* YOUR GOAL:
Report each line of the entries below that includes "menuitem".

* SUPPLIED ENTRIES:

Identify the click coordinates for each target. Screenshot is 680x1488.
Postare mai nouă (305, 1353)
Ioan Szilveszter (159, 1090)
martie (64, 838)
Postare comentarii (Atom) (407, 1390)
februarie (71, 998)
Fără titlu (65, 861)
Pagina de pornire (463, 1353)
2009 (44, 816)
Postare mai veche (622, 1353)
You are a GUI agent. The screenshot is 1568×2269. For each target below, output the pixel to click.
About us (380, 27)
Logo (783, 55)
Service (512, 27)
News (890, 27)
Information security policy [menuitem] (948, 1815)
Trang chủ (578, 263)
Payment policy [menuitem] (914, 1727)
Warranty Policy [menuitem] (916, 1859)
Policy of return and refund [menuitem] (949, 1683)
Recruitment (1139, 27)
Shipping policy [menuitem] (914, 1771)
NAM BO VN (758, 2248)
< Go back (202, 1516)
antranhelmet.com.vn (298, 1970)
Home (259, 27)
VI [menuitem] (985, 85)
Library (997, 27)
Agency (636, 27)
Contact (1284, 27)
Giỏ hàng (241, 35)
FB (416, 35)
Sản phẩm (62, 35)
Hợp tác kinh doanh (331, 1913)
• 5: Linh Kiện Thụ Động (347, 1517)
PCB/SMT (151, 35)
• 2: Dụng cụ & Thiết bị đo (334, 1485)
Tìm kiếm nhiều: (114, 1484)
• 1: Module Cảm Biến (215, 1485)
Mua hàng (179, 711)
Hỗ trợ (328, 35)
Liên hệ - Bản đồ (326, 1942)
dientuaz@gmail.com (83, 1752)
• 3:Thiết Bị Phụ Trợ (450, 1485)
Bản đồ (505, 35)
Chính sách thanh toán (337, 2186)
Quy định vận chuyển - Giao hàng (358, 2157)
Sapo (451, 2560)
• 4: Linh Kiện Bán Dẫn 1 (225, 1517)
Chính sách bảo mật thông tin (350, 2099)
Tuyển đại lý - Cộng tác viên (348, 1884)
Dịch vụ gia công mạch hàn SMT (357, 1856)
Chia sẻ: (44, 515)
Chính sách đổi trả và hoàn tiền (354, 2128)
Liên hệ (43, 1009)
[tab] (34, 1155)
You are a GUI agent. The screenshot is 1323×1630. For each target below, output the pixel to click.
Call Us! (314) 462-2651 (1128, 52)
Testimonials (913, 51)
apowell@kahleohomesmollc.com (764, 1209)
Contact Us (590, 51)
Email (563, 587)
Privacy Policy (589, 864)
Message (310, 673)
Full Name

* REPLY:
Information security policy [menuitem] (948, 1815)
Payment policy [menuitem] (914, 1727)
Warranty Policy [menuitem] (916, 1859)
Policy of return and refund [menuitem] (949, 1683)
Shipping policy [menuitem] (914, 1771)
VI [menuitem] (985, 85)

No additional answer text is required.